What the exercise asks
An exact transcription of all the records is required, minus the images.

(Stored data entries)
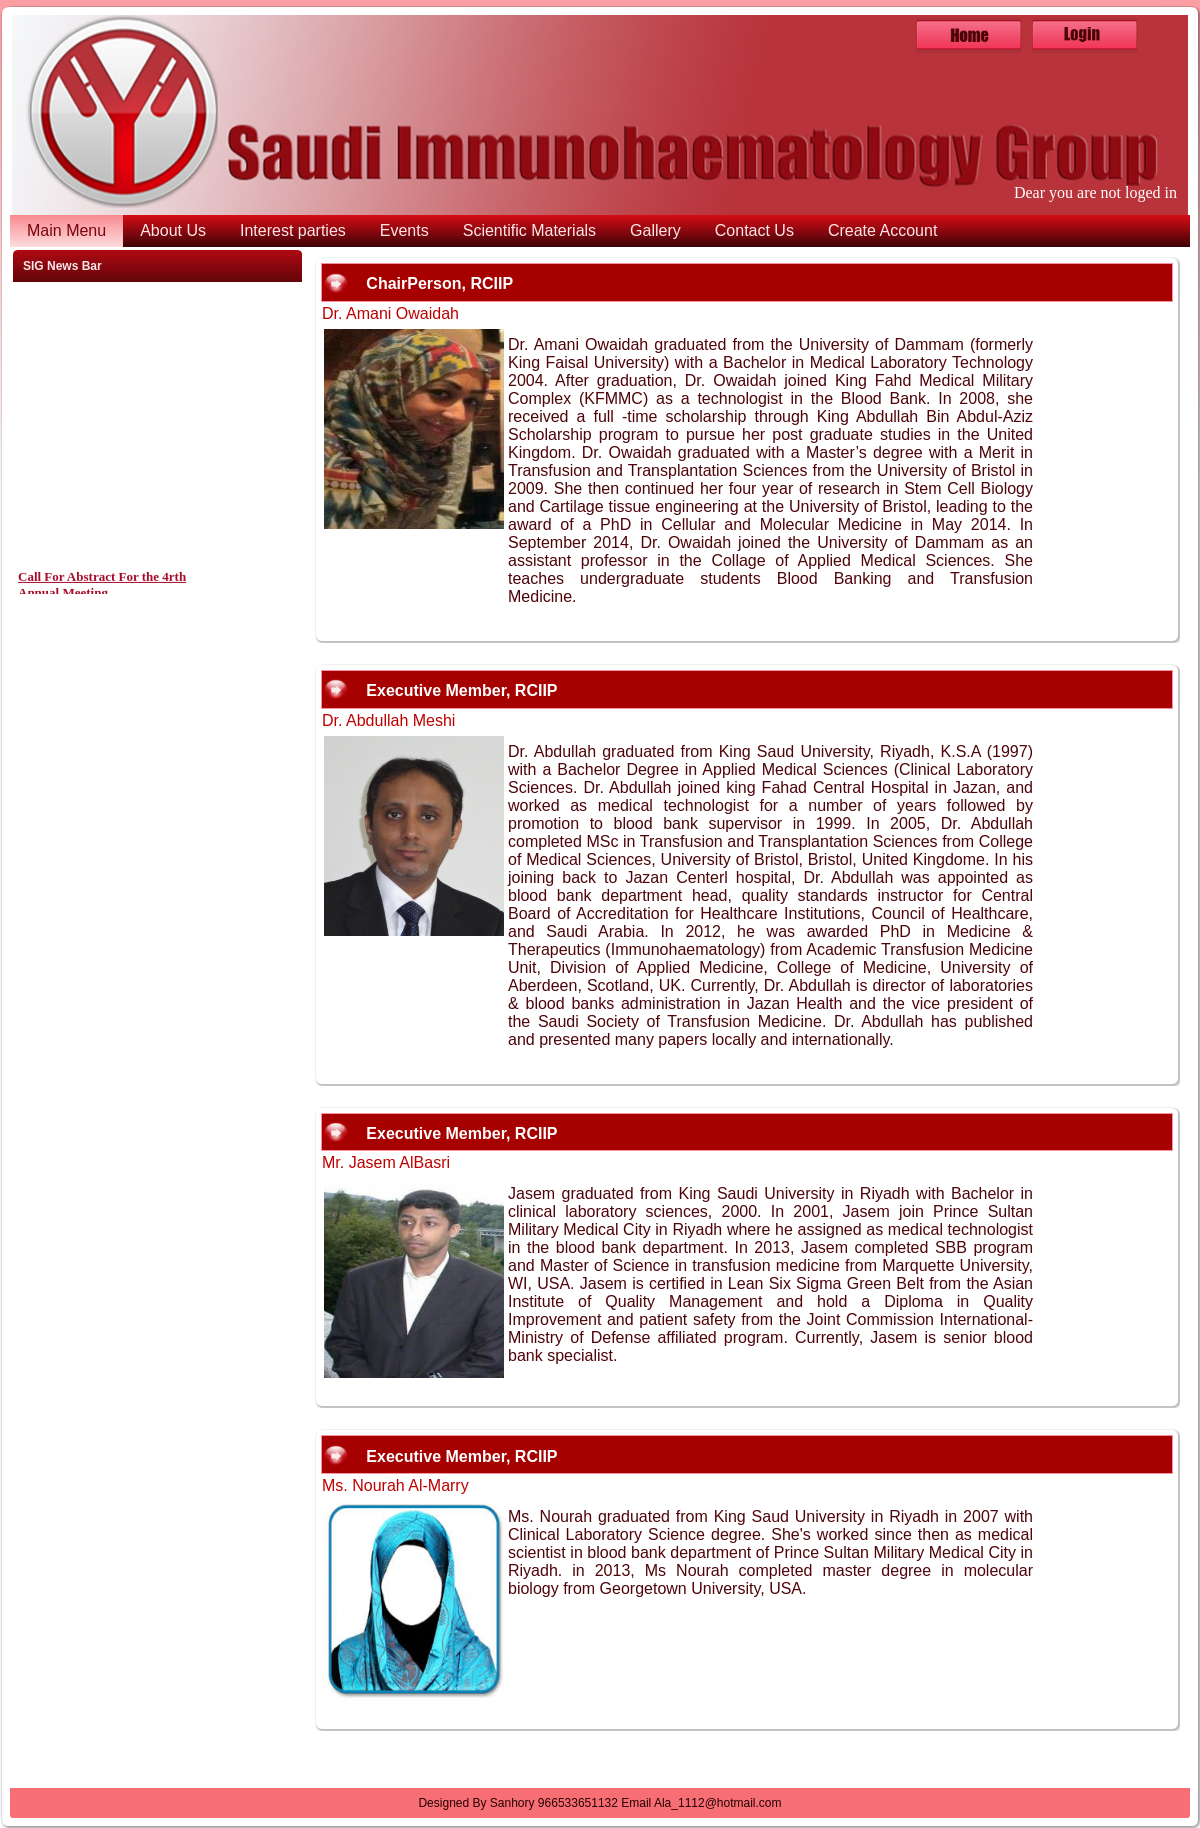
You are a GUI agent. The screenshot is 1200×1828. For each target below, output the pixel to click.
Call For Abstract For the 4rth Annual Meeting (102, 588)
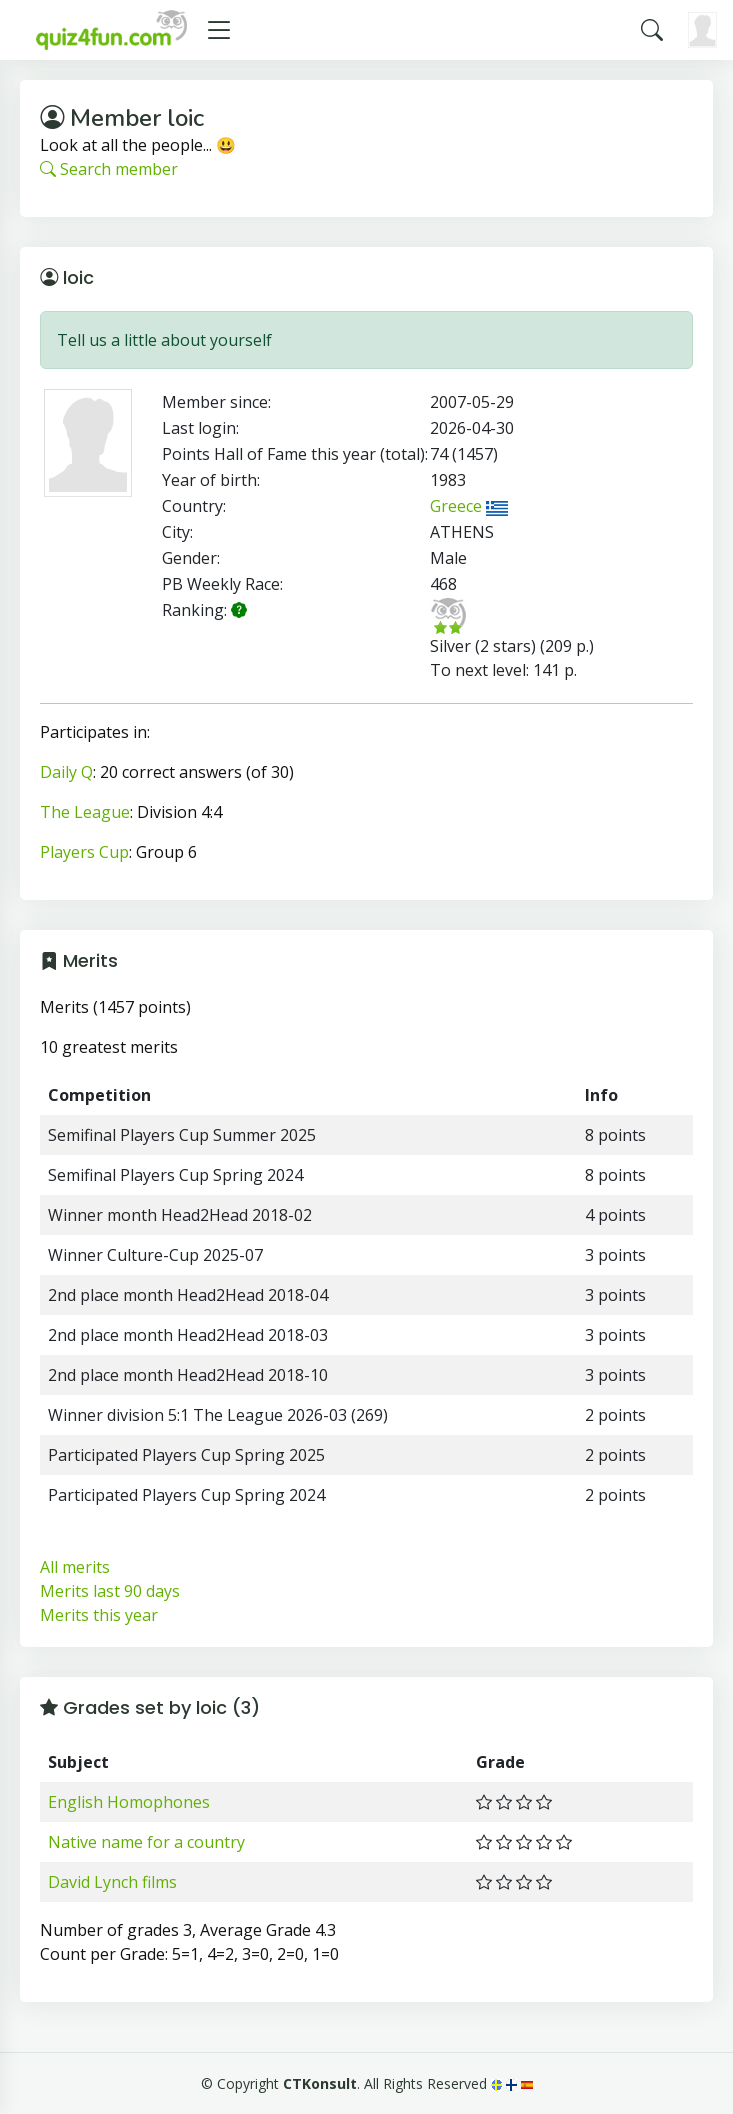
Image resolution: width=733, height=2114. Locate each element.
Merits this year (99, 1615)
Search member (109, 169)
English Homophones (129, 1802)
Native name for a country (146, 1842)
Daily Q (66, 772)
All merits (75, 1567)
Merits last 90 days (110, 1591)
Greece (469, 506)
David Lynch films (112, 1882)
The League (85, 812)
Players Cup (84, 852)
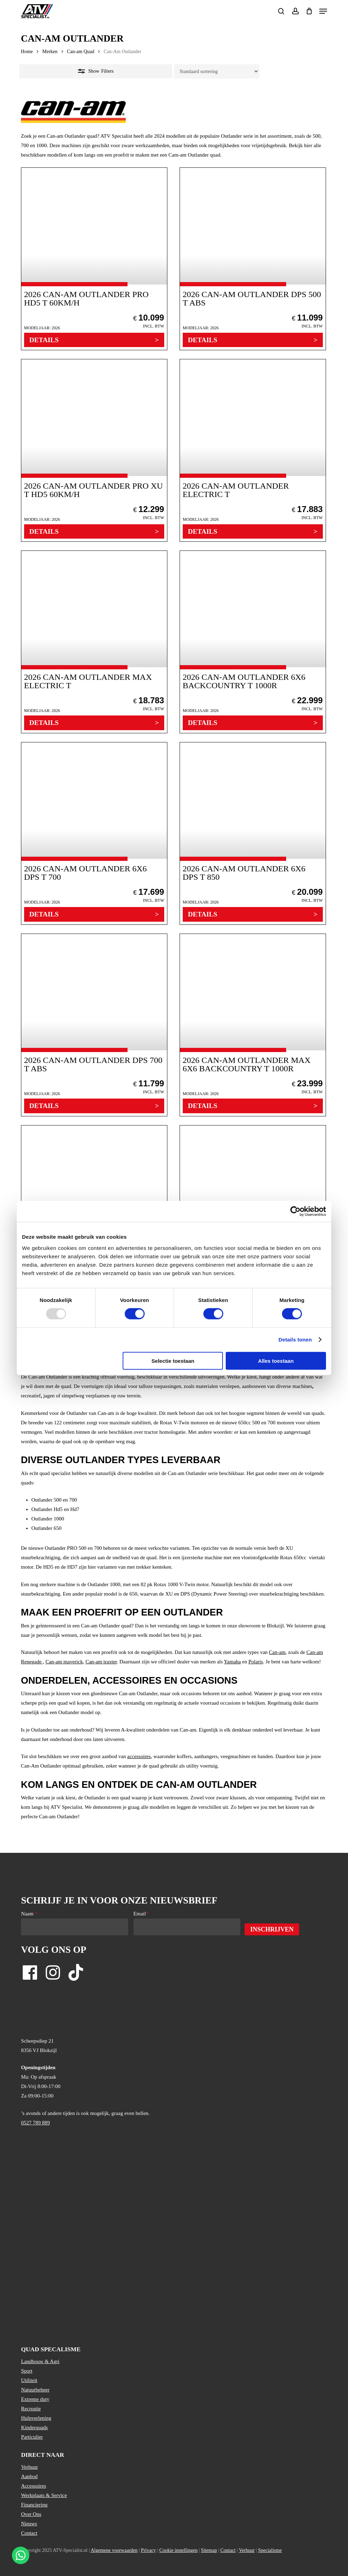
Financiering (34, 2504)
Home (27, 51)
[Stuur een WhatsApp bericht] (20, 2555)
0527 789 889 (35, 2122)
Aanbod (29, 2476)
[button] (323, 11)
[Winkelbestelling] (217, 71)
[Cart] (309, 11)
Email (140, 1913)
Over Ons (31, 2514)
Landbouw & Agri (40, 2361)
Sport (26, 2371)
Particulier (32, 2437)
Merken (50, 51)
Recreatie (31, 2408)
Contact (29, 2533)
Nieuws (29, 2523)
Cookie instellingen (178, 2550)
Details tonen (295, 1340)
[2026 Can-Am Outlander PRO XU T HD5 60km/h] (94, 450)
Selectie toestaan (173, 1360)
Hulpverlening (36, 2418)
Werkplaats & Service (44, 2495)
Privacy (148, 2550)
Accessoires (33, 2486)
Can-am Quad (80, 51)
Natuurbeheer (35, 2389)
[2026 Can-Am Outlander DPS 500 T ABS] (253, 259)
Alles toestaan (276, 1360)
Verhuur (29, 2467)
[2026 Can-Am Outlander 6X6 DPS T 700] (94, 833)
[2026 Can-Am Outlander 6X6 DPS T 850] (253, 833)
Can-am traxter (101, 1661)
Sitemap (209, 2550)
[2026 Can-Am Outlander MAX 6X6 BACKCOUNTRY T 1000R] (253, 1025)
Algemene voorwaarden (113, 2550)
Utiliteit (29, 2380)
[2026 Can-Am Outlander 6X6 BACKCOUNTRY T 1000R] (253, 642)
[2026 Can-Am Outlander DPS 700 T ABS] (94, 1025)
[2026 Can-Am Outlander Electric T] (253, 450)
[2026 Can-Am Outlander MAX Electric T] (94, 642)
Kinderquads (34, 2427)
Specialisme (270, 2550)
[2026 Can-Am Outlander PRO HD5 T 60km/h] (94, 259)
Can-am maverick (64, 1661)
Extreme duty (35, 2399)
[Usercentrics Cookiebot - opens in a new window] (295, 1211)
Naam (29, 1913)
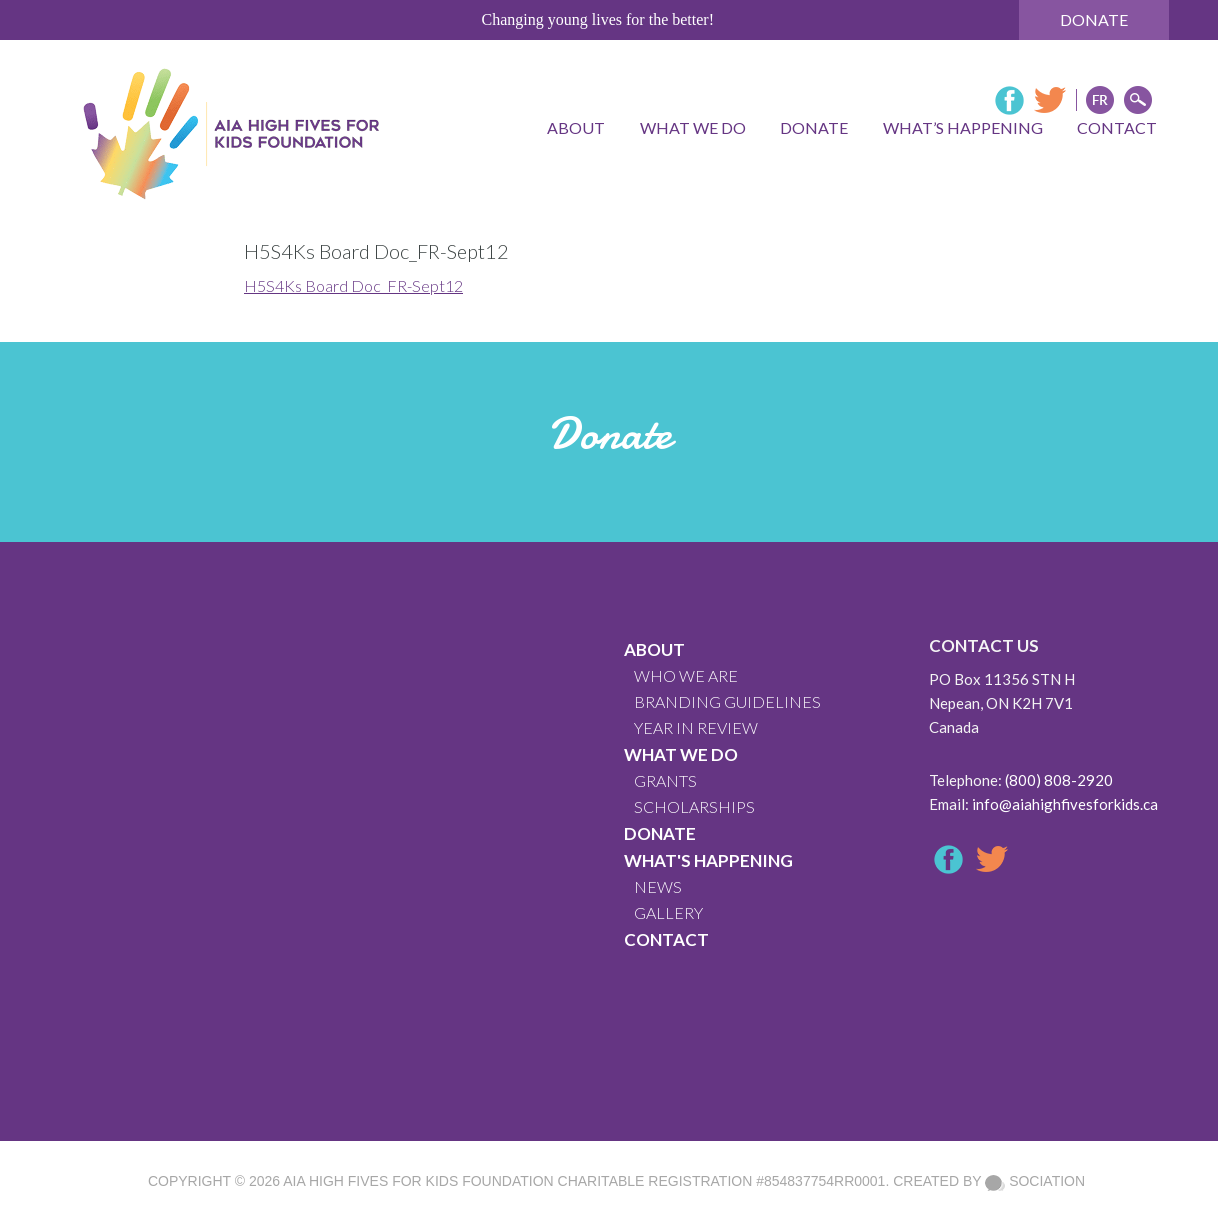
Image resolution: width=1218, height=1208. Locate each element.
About (654, 649)
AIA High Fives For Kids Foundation (418, 1181)
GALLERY (668, 912)
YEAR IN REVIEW (696, 727)
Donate (1094, 19)
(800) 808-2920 (1059, 780)
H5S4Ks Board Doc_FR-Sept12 (353, 285)
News (658, 886)
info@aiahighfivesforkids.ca (1065, 804)
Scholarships (694, 806)
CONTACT (666, 939)
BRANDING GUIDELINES (727, 701)
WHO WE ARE (686, 675)
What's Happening (708, 860)
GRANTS (665, 780)
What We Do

Written reply
You are a GUI agent. The screenshot is 1200×1828. For each target below, output the pixel to click.
Call For Abstract For the 4rth Annual Meeting (102, 588)
Image resolution: width=733, height=2114. Locate each element.
Merits this year (99, 1615)
Search member (109, 169)
English Homophones (129, 1802)
Native name for a country (146, 1842)
Daily Q (66, 772)
All merits (75, 1567)
Merits last 90 days (110, 1591)
Greece (469, 506)
David Lynch films (112, 1882)
The League (85, 812)
Players Cup (84, 852)
Financiering (34, 2504)
Home (27, 51)
[Stuur een WhatsApp bericht] (20, 2555)
0527 789 889 (35, 2122)
Aanbod (29, 2476)
[button] (323, 11)
[Winkelbestelling] (217, 71)
[Cart] (309, 11)
Email (140, 1913)
Over Ons (31, 2514)
Landbouw & Agri (40, 2361)
Sport (26, 2371)
Particulier (32, 2437)
Merken (50, 51)
Recreatie (31, 2408)
Contact (29, 2533)
Nieuws (29, 2523)
Cookie instellingen (178, 2550)
Details tonen (295, 1340)
[2026 Can-Am Outlander PRO XU T HD5 60km/h] (94, 450)
Selectie toestaan (173, 1360)
Hulpverlening (36, 2418)
Werkplaats & Service (44, 2495)
Privacy (148, 2550)
Accessoires (33, 2486)
Can-am Quad (80, 51)
Natuurbeheer (35, 2389)
[2026 Can-Am Outlander DPS 500 T ABS] (253, 259)
Alles toestaan (276, 1360)
Verhuur (29, 2467)
[2026 Can-Am Outlander 6X6 DPS T 700] (94, 833)
[2026 Can-Am Outlander 6X6 DPS T 850] (253, 833)
Can-am traxter (101, 1661)
Sitemap (209, 2550)
[2026 Can-Am Outlander MAX 6X6 BACKCOUNTRY T 1000R] (253, 1025)
Algemene voorwaarden (113, 2550)
Utiliteit (29, 2380)
[2026 Can-Am Outlander 6X6 BACKCOUNTRY T 1000R] (253, 642)
[2026 Can-Am Outlander DPS 700 T ABS] (94, 1025)
[2026 Can-Am Outlander Electric T] (253, 450)
[2026 Can-Am Outlander MAX Electric T] (94, 642)
Kinderquads (34, 2427)
Specialisme (270, 2550)
[2026 Can-Am Outlander PRO HD5 T 60km/h] (94, 259)
Can-am maverick (64, 1661)
Extreme duty (35, 2399)
[Usercentrics Cookiebot - opens in a new window] (295, 1211)
Naam (29, 1913)
Image resolution: width=1218, height=1208. Locate each element.
About (654, 649)
AIA High Fives For Kids Foundation (418, 1181)
GALLERY (668, 912)
YEAR IN REVIEW (696, 727)
Donate (1094, 19)
(800) 808-2920 (1059, 780)
H5S4Ks Board Doc_FR-Sept12 (353, 285)
News (658, 886)
info@aiahighfivesforkids.ca (1065, 804)
Scholarships (694, 806)
CONTACT (666, 939)
BRANDING GUIDELINES (727, 701)
WHO WE ARE (686, 675)
What's Happening (708, 860)
GRANTS (665, 780)
What We Do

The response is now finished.